Fiesta for Filipinos is at least 12 dishes—that’s tradition. Pinoy food isn’t that unique compared to Italian, Chinese, or Koreans whose table worthy of the “last supper.” But if you follow the book, smorgasbord takes a different meaning.
Filipino food was something else for Rik. He grew up loving chicken adobo, pancit palabok, lechon, Leche flan, and other celebratory dishes. But at home, Rik ate spaghetti, well-done steak, potatoes, and pork chops—an all American plate.
The secret Asian man
In his normal childhood, Rik was the “secret” Asian man. Not that it was a secret that he was not white, but that no one knew what he was—deep down, and Rik didn’t want others to know.
Filipino’s place in America
Rik wished for so many things. To be taller, braver, to have superpowers! But in all those fantasies—he wanted to be a white person—why not?

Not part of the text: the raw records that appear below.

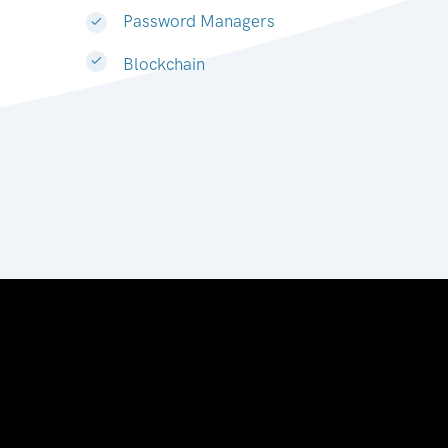
Password Managers
Blockchain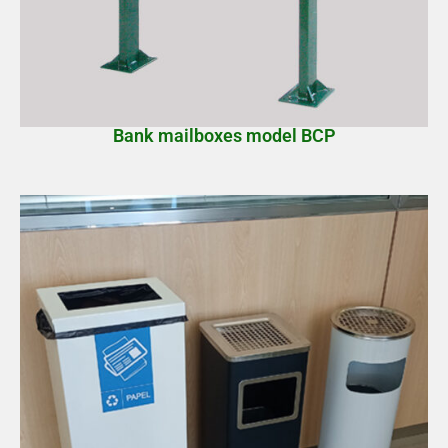
Bank mailboxes model BCP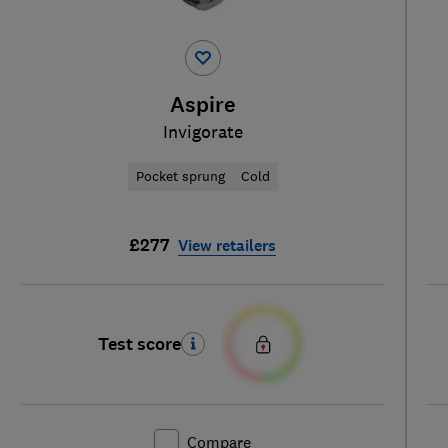
Aspire
Invigorate
Pocket sprung
Cold
£277
View retailers
Test score
Compare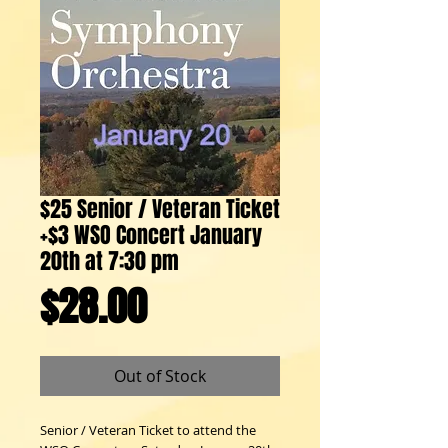
$25 Senior / Veteran Ticket
+$3 WSO Concert January
20th at 7:30 pm
Price
$28.00
Out of Stock
Senior / Veteran Ticket to attend the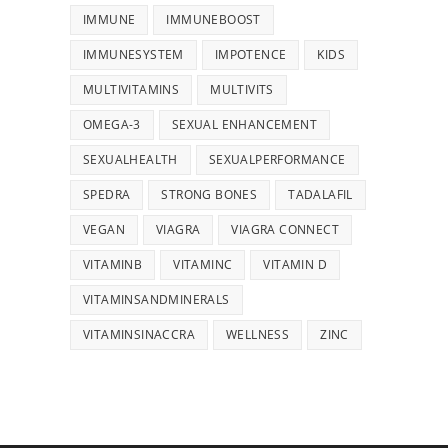
IMMUNE
IMMUNEBOOST
IMMUNESYSTEM
IMPOTENCE
KIDS
MULTIVITAMINS
MULTIVITS
OMEGA-3
SEXUAL ENHANCEMENT
SEXUALHEALTH
SEXUALPERFORMANCE
SPEDRA
STRONG BONES
TADALAFIL
VEGAN
VIAGRA
VIAGRA CONNECT
VITAMINB
VITAMINC
VITAMIN D
VITAMINSANDMINERALS
VITAMINSINACCRA
WELLNESS
ZINC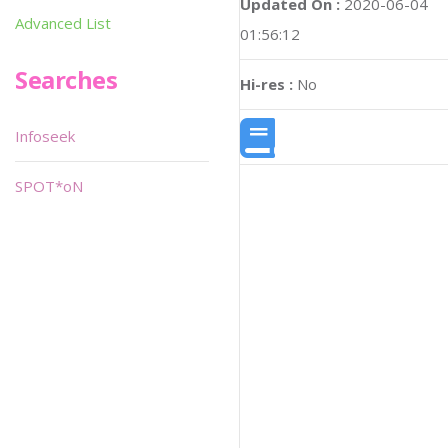
Updated On :
2020-06-04
Advanced List
01:56:12
Searches
Hi-res :
No
Infoseek
SPOT*oN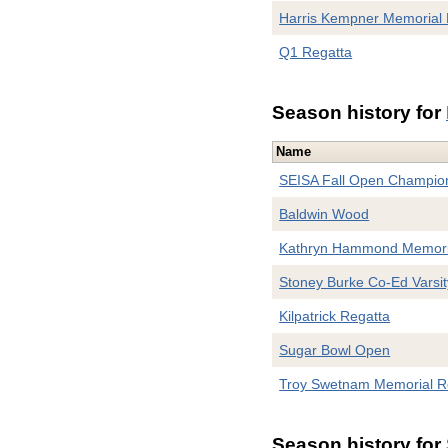
Harris Kempner Memorial 
Q1 Regatta
Season history for
Name
SEISA Fall Open Champio
Baldwin Wood
Kathryn Hammond Memori
Stoney Burke Co-Ed Varsit
Kilpatrick Regatta
Sugar Bowl Open
Troy Swetnam Memorial R
Season history for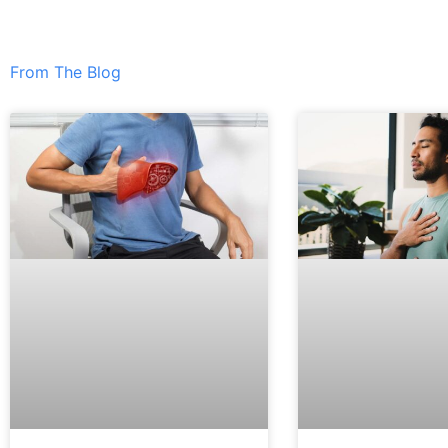
From The Blog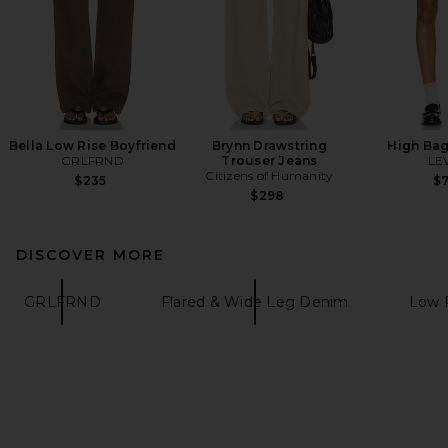
Bella Low Rise Boyfriend
Brynn Drawstring
High Bag
GRLFRND
Trouser Jeans
LEV
Citizens of Humanity
$235
$
$298
DISCOVER MORE
GRLFRND
Flared & Wide Leg Denim
Low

Since he was young, Rik learned to accept that his heritage had no value to the outside world. To be a success, he had to be part of a dominant culture, which makes sense—sort of.
In all those fantasies, he wished to be a white person
Long haul of knowing the true Filipino identity
It was only into college when Rik took his first trip to the Philippines. He began to question ideas, feelings of shame, and embarrassment about his own culture. It was a long journey, and he’s yet to discover the true Filipino identity.
What has he learned so far amid riots and pandemic? We’ll find out when it’s over.